The Ukrainian Parliament broke out into a fistfight after one member approached Prime Minister Arseniy Yatsenyuk and physically hoisted him from the podium.
Oleh Barna, a member of President Petro Poroshenko’s bloc, approached Yatsenyuk with a bouquet of roses. Yatsenyuk, who was delivering the end-of-the-year report, looked surprised. Barna grabbed Yatsenyuk around the waist, lifted him off his feet, and pulled him off the podium.
Members of Yatsenyuk’s party ran to the front to protect the Prime Minister. Yatsenyuk made his way back to the podium, where he viewed the fight until cooler heads prevailed.
Barna has been collecting signatures to oust Yatsenyuk from his position.
“Yesterday I announced about my initiative in the committee. Not only Yatsenyuk but his entire Cabinet should be dismissed,” he said on November 30.
Barna’s People’s Front party expelled him from five parliamentary sessions.

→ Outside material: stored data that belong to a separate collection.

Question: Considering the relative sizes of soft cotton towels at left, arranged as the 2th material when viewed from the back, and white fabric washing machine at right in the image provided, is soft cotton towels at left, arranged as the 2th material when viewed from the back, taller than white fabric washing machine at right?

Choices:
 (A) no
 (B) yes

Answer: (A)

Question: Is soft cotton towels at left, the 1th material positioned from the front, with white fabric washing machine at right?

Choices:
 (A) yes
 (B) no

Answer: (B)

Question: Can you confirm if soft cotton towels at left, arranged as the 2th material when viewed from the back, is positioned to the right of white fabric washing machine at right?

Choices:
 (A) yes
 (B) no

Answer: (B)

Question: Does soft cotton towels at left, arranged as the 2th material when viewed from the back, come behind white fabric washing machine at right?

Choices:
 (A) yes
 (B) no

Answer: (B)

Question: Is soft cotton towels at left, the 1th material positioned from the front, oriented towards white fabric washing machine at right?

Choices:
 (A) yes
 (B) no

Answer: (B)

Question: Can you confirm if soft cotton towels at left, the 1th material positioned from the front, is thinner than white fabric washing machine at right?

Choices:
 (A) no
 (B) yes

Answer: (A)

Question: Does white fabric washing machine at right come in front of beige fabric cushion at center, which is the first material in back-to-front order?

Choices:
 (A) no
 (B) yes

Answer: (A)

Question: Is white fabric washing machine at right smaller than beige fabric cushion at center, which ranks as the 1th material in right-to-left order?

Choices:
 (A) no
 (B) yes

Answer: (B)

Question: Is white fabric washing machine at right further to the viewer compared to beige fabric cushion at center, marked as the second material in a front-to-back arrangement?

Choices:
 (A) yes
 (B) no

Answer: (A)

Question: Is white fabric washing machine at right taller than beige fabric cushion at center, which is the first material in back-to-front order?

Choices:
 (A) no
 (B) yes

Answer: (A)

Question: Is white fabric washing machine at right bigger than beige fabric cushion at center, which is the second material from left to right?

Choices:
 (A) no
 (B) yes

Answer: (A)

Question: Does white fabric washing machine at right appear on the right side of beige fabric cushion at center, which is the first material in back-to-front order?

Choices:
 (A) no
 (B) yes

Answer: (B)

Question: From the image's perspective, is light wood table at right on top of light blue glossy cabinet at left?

Ukraine’s Parliament has developed an international reputation for erupting into violence without warning. In February, two members fought in the halls of the Parliament building.
The men did not agree on an anti-corruption bill.
In July 2014, Nikolai Levchenko, member of the Party of Regions, did not agree with a passed decree to “increase military reserves and enlist male citizens under 50.” Another member dragged him off the podium, and chaos ensued.
Yatsenyuk became Prime Minister after the Parliament ousted Russian-backed President Viktor Yanukovych on February 22, 2014. But as these next videos show, Ukraine could not shed everything from its past.
In December 2012, Parliament attempted to discuss the Russian language and jailing of former Prime Minister Yulia Tymoshenko. Members sustained broken ribs and bruises in this brawl.
In May 2012, a fight broke out over a bill to allow the Russian language in courts and hospitals in Russian-speaking regions.
In March 2013, a fight broke out after someone spoke Russian on the floor.
In April 2010, yet another fight occurred when some members asked about a law to allow Russia to use a naval base on Crimea.
Four years later, in March 2014, Russia annexed Crimea from Ukraine. The vote is not recognized by the U.S., EU, or NATO.